■ Saved data entries
• • • • • • •

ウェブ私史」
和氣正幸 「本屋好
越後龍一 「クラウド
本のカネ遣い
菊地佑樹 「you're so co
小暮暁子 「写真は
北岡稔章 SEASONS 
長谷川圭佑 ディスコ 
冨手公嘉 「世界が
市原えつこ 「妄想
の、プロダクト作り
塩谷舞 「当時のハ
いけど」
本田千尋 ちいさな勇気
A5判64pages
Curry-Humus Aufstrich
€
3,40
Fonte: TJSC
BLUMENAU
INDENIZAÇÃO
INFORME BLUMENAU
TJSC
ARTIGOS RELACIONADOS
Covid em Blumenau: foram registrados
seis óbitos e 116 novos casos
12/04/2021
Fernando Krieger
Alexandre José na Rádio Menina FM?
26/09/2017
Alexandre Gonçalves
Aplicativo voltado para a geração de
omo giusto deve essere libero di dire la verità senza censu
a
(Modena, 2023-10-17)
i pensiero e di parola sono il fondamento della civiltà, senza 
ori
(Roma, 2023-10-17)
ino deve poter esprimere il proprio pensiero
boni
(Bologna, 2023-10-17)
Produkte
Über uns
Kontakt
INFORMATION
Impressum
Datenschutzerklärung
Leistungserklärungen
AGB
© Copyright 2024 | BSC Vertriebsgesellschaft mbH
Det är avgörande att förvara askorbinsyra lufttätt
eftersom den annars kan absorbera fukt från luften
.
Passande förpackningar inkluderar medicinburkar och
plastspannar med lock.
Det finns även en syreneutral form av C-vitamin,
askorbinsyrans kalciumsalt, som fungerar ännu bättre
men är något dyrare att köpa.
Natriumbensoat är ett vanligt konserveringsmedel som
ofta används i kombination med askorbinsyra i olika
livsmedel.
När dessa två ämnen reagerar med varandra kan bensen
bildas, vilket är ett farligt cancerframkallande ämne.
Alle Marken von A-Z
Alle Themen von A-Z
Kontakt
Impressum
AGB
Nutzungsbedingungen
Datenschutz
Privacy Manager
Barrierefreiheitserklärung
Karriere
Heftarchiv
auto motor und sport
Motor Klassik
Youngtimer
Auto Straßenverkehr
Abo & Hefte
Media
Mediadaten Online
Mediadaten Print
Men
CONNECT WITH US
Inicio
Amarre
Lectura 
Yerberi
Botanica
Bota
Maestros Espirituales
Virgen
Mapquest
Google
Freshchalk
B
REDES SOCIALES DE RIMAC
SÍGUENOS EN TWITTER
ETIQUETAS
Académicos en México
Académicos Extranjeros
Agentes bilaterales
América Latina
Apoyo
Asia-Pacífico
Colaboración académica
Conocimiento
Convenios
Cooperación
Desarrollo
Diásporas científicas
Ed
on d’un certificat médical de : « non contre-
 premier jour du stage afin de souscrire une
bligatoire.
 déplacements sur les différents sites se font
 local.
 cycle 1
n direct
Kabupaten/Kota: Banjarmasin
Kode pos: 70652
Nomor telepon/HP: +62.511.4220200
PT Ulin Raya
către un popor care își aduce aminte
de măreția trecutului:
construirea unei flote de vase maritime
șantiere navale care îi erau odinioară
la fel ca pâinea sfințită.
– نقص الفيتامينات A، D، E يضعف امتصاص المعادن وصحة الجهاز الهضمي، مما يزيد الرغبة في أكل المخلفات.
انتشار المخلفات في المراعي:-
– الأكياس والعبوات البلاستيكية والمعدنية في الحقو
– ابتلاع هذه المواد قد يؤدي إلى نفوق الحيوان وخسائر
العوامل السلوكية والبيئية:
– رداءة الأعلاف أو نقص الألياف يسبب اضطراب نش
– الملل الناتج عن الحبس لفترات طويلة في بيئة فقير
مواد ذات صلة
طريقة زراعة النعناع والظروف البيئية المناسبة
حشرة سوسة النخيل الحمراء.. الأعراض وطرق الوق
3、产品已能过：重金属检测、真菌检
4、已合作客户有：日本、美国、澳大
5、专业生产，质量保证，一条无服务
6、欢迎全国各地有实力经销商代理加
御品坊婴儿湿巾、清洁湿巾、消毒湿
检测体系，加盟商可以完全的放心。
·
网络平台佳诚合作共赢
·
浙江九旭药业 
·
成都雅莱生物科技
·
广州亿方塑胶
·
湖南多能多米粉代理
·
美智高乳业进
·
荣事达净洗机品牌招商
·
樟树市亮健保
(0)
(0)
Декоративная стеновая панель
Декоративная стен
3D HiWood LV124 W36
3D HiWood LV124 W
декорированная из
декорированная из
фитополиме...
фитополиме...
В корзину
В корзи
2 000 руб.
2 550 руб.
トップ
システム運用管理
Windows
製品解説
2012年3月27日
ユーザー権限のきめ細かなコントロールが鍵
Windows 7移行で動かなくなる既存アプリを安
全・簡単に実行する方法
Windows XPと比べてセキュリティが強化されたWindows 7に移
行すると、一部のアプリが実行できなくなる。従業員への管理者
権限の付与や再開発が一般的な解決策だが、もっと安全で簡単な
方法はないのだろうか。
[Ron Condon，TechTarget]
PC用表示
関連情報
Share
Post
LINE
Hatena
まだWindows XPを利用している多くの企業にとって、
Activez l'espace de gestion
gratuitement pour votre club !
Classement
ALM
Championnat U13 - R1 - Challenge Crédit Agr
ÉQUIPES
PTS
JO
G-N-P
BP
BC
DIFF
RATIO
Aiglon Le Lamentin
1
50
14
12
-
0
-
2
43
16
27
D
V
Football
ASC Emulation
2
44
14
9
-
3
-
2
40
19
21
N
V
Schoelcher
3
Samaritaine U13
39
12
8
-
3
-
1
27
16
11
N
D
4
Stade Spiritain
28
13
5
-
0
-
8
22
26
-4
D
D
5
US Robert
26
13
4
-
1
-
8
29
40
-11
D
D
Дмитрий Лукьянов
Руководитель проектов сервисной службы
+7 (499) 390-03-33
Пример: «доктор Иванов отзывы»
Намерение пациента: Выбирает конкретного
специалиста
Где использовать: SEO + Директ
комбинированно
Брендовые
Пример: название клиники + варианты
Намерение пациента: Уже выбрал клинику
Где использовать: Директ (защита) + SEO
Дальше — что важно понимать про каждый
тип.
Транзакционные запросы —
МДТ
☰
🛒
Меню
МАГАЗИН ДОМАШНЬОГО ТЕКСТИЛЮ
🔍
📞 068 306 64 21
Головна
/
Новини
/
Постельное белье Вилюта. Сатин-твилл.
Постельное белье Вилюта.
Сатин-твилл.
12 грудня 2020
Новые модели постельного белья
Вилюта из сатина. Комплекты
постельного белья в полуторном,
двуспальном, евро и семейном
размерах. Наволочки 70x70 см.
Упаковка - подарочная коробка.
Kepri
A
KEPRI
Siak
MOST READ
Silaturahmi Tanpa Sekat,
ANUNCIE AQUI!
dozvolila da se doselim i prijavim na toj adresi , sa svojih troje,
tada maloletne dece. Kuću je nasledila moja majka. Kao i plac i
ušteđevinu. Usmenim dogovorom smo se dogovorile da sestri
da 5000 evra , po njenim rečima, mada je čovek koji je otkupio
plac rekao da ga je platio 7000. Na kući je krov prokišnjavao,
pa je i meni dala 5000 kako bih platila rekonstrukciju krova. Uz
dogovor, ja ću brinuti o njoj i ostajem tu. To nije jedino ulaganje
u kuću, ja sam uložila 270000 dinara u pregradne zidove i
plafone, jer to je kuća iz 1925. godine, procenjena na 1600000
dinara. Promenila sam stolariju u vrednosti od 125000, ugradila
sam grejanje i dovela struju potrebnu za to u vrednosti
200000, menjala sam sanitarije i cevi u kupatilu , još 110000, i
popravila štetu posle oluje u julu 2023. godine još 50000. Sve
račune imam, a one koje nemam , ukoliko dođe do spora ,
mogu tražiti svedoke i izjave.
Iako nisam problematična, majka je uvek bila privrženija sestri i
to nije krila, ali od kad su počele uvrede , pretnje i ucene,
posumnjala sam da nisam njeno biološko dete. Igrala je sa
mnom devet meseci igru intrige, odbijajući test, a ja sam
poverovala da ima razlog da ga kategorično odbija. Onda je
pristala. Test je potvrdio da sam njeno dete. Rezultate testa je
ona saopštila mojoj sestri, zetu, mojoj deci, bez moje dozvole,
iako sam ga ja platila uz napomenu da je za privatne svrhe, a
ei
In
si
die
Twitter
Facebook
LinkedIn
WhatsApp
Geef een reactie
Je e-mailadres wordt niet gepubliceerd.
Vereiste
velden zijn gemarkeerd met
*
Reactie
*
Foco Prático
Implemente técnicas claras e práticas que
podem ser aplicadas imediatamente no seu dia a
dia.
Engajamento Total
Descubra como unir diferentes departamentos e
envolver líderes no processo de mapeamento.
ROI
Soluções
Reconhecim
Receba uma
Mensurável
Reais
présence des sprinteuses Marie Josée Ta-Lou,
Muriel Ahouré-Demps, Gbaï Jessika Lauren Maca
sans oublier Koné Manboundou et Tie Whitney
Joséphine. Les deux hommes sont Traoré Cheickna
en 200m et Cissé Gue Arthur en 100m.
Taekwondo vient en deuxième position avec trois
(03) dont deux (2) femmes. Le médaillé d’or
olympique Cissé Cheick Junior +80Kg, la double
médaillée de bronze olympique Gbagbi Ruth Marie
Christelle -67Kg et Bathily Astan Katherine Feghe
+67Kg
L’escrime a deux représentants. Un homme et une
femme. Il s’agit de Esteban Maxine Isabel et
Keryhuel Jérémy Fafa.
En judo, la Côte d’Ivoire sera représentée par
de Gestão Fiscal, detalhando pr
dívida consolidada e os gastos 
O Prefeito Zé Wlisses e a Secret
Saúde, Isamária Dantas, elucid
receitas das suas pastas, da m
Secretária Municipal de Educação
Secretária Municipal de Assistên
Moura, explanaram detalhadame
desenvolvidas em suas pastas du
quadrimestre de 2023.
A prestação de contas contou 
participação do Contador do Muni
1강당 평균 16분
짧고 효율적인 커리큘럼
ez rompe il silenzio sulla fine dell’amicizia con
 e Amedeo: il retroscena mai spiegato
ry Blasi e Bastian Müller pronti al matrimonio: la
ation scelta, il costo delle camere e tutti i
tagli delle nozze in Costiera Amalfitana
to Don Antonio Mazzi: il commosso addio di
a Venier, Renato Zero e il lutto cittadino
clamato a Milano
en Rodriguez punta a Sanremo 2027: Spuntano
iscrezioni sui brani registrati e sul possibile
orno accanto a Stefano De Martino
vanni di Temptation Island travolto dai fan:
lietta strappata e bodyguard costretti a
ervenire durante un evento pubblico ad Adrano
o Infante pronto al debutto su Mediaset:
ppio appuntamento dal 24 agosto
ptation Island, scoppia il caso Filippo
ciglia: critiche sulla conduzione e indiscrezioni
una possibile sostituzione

• • • • • • •

■ WHAT THE EXERCISE ASKS
Starting with the first line of the records, repeat every line up to and including the one containing "Alexandre José na Rádio Menina FM?", and nothing else.

■ EXERCISE SOLUTION
ウェブ私史」
和氣正幸 「本屋好
越後龍一 「クラウド
本のカネ遣い
菊地佑樹 「you're so co
小暮暁子 「写真は
北岡稔章 SEASONS 
長谷川圭佑 ディスコ 
冨手公嘉 「世界が
市原えつこ 「妄想
の、プロダクト作り
塩谷舞 「当時のハ
いけど」
本田千尋 ちいさな勇気
A5判64pages
Curry-Humus Aufstrich
€
3,40
Fonte: TJSC
BLUMENAU
INDENIZAÇÃO
INFORME BLUMENAU
TJSC
ARTIGOS RELACIONADOS
Covid em Blumenau: foram registrados
seis óbitos e 116 novos casos
12/04/2021
Fernando Krieger
Alexandre José na Rádio Menina FM?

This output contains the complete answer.